Наступил вечер Ахматовой. Может быть, потому, что я уже выступала в этом Театре Поэзии и знала, что туда приходят люди заинтересованные, я не волновалась. Взяла две книжки, привезенные в подарок Бродскому, и мы пошли.
Сорок минут до начала концерта. Мы все сидим в пустом зале и ждем Бродского, который должен распределить, кто за кем выступает. А его нет. Наконец появляется. Устроитель подводит его ко мне, мы знакомимся, я ему протягиваю две книжки и говорю: «А вот это я Вам привезла из Москвы». Он, как вчерашнюю газету, не глядя, кинул куда-то за спину. Я подумала: «Ну у ж это слишком!» Он говорит: «Последовательность такая – сначала стихи читаются по-английски, потом по-русски. Все сидим на сцене, русские (нас было трое) – слева, американцы – справа. В конце первого отделения – „Реквием“. Тут я встряла: „Реквием“ – сначала по-русски!» Он отвечает: «Нет-нет, как всегда, сначала по-английски». Я говорю: «Тогда я его не буду читать». Он снисходительно пожал плечами, но спорить было некогда, и сказал: «Хорошо!» И мы сразу ринулись на сцену.

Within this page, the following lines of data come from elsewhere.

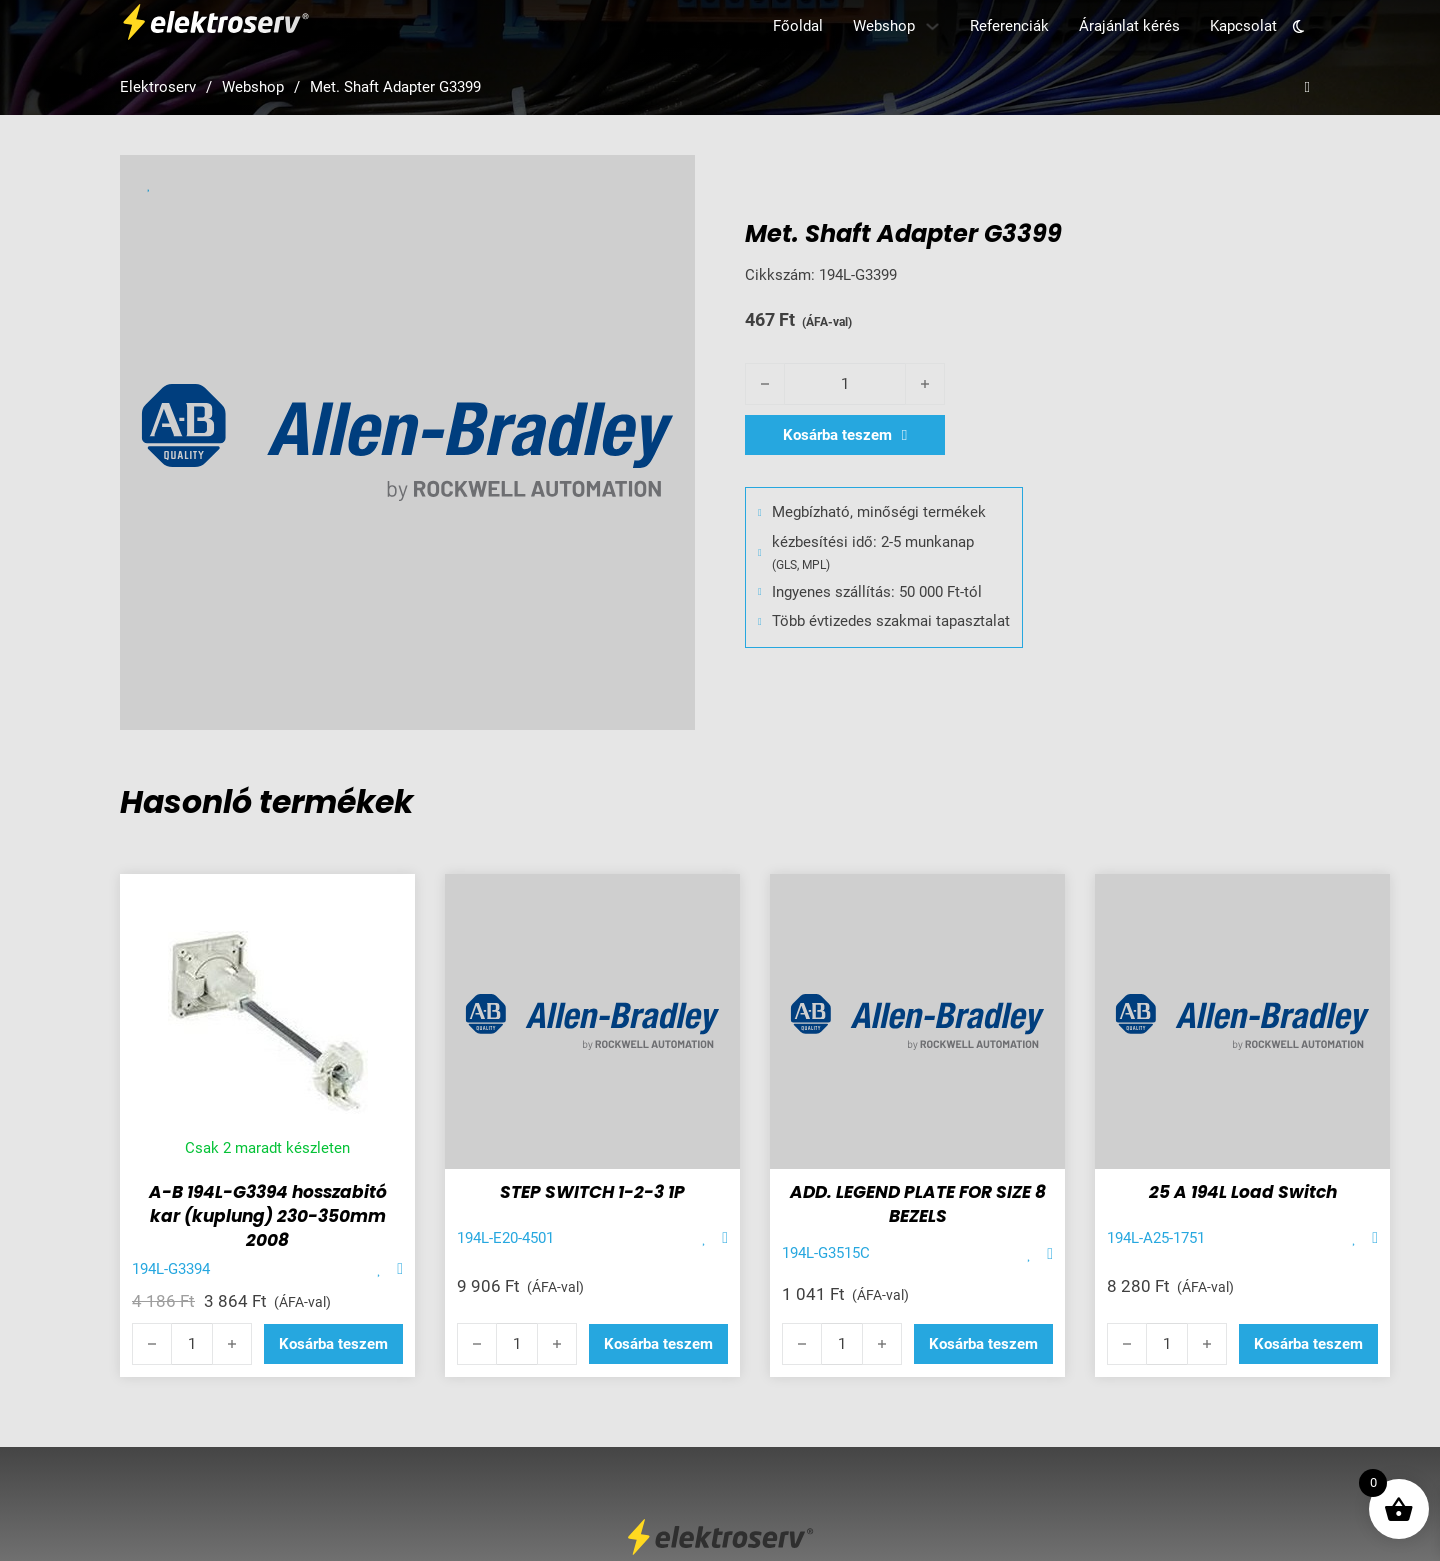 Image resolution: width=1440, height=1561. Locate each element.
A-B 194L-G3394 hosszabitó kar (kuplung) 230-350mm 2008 (268, 1216)
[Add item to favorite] (379, 1269)
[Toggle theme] (1298, 26)
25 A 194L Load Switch (1243, 1192)
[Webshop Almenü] (932, 26)
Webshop (884, 26)
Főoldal (798, 26)
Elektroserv (158, 87)
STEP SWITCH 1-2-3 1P (592, 1192)
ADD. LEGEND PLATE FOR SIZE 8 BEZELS (918, 1204)
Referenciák (1009, 26)
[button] (333, 1344)
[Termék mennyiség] (845, 384)
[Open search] (1307, 87)
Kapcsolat (1243, 26)
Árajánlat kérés (1129, 26) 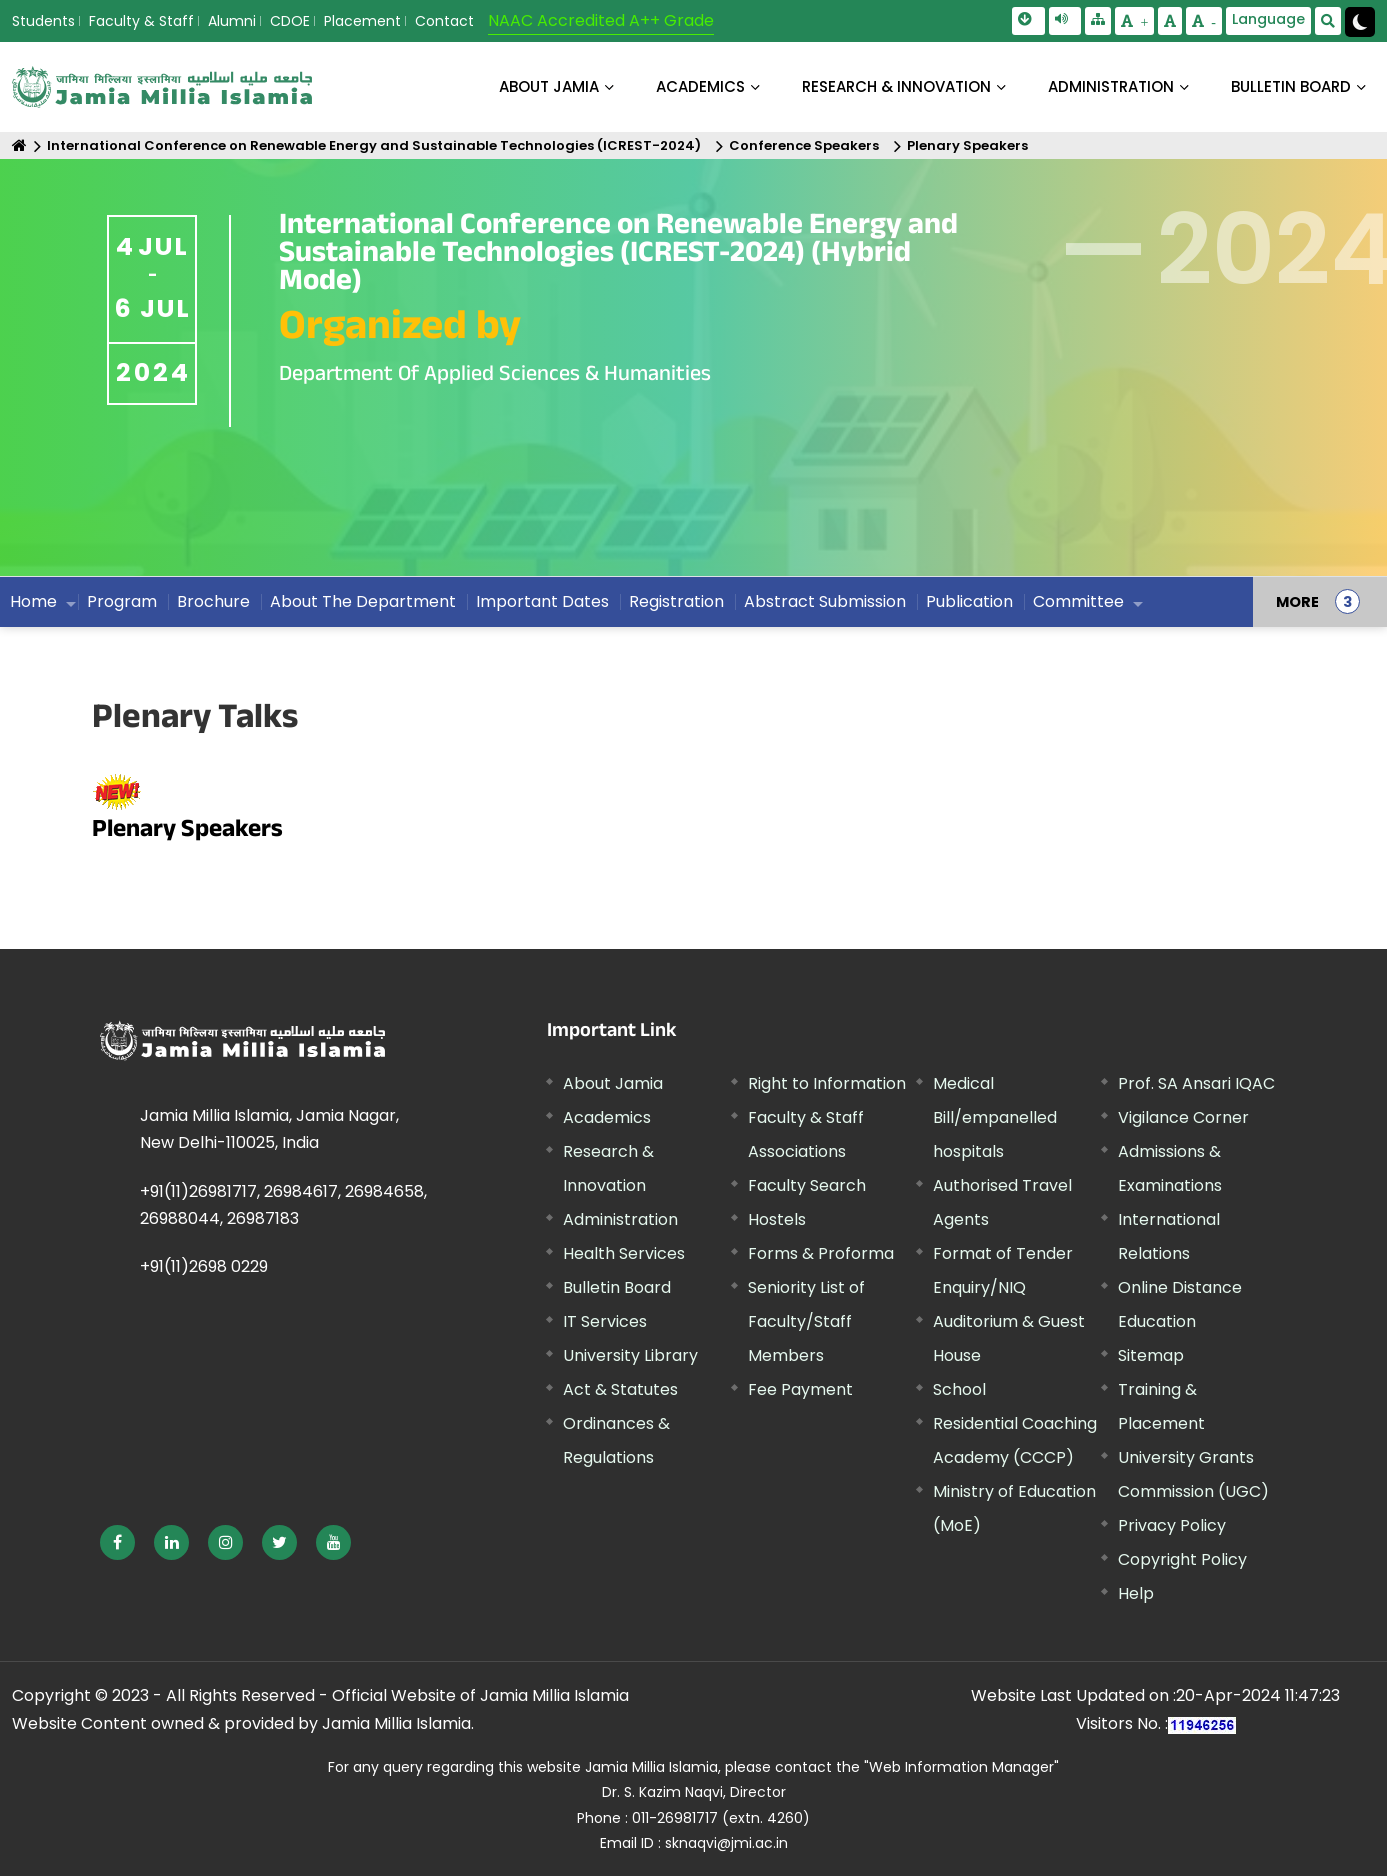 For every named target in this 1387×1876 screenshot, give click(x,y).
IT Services (605, 1321)
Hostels (777, 1219)
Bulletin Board (617, 1287)
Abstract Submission (825, 601)
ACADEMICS (700, 86)
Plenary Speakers (967, 145)
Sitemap (1151, 1355)
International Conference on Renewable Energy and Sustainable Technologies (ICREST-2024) (374, 145)
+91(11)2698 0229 (204, 1266)
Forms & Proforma (821, 1253)
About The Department (363, 601)
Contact (444, 21)
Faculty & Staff (141, 21)
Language (1268, 19)
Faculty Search (807, 1185)
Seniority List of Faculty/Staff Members (806, 1321)
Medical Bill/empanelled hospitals (995, 1117)
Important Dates (542, 601)
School (959, 1389)
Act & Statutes (620, 1389)
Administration (620, 1219)
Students (43, 21)
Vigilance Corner (1183, 1117)
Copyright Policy (1182, 1559)
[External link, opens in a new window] (117, 1542)
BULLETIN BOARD (1291, 86)
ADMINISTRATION (1111, 86)
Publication (969, 601)
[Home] (19, 145)
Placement (362, 21)
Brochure (213, 601)
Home (33, 601)
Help (1136, 1593)
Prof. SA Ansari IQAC (1196, 1083)
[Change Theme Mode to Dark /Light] (1360, 22)
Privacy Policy (1172, 1525)
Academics (607, 1117)
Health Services (624, 1253)
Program (122, 601)
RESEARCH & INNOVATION (896, 86)
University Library (630, 1355)
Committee (1078, 601)
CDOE (290, 21)
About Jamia (549, 86)
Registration (676, 601)
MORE (1297, 602)
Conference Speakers (804, 145)
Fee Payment (800, 1389)
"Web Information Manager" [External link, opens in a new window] (961, 1767)
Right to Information (827, 1083)
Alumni (232, 21) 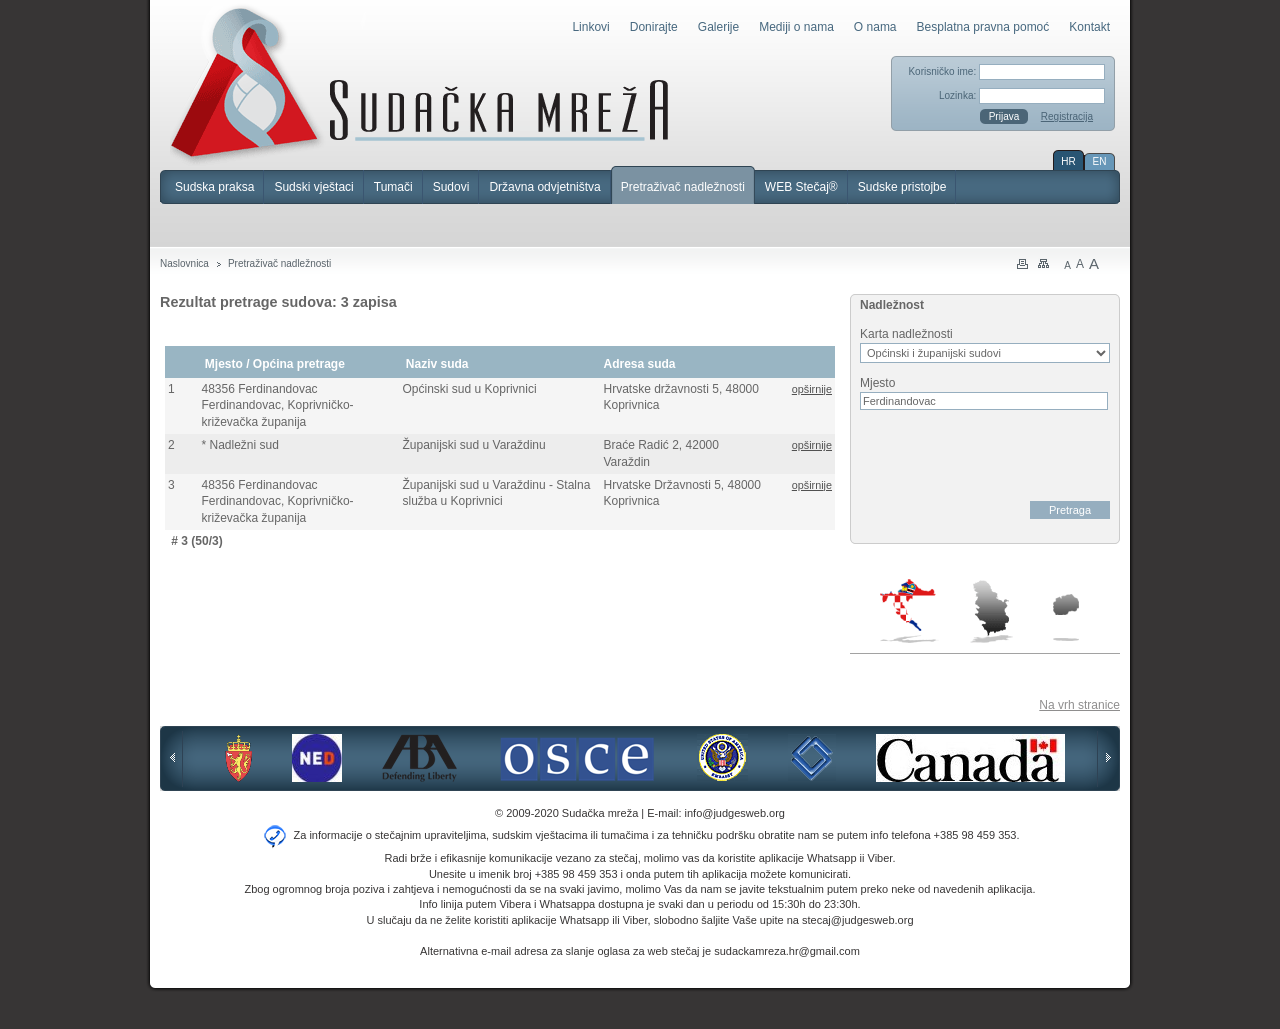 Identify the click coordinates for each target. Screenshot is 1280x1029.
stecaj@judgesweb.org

Переполненный зал, хороший, но настороженный. Много русских. Бродский читает Ахматову, так же как свои стихи – поет, соединяет строчки. Чтение на слух – монотонное, не подчеркивается ни мысль, ни метафора, ни подробность, не расставляются логические акценты и не выделяется конец строфы. И только неожиданный обрыв на последнем слове, как спотыкание… Найман читает по-другому, но тоже в основном поет. И мне вспоминается фраза Мандельштама: «Голосом работает поэт, голосом». Американцы читают по-разному. Одна актриса начала «Звенела музыка в саду…» и последние строчки – «Благослови же небеса,/Ты первый раз одна с любимым» – произносит с надрывом, почти со слезами. Дальше я по-русски читаю это же стихотворение как очень далекое воспоминание – еле слышный напев, прозрачно-акварельные краски…. Зал зашевелился. Поняв, что зрители хорошо реагируют на ранние ахматовские стихи, поданные в такой манере, следующая американка читает «Сжала руки под темной вуалью…» так же прозрачно и легко, как я – предыдущее. Потом – моя очередь. А я помню, что Ахматова спустя годы терпеть не могла это стихотворение. И тогда я, войдя в образ старой Ахматовой – надменным, скрипучим голосом, выделяя твердое петербургское «г», почти шаржируя, прочитала «Сжа-ла ру-ки под те-мной ву-алью». Сажусь на место. Бродский мне – тем же голосом старой Ахматовой: «По-тря-са-юще…» В общем, когда я прочла «Реквием», английский вариант уже почти не слушали. Старалась я в основном для Бродского, играла перед ним Ахматову – какой она представляется мне в разные периоды ее жизни.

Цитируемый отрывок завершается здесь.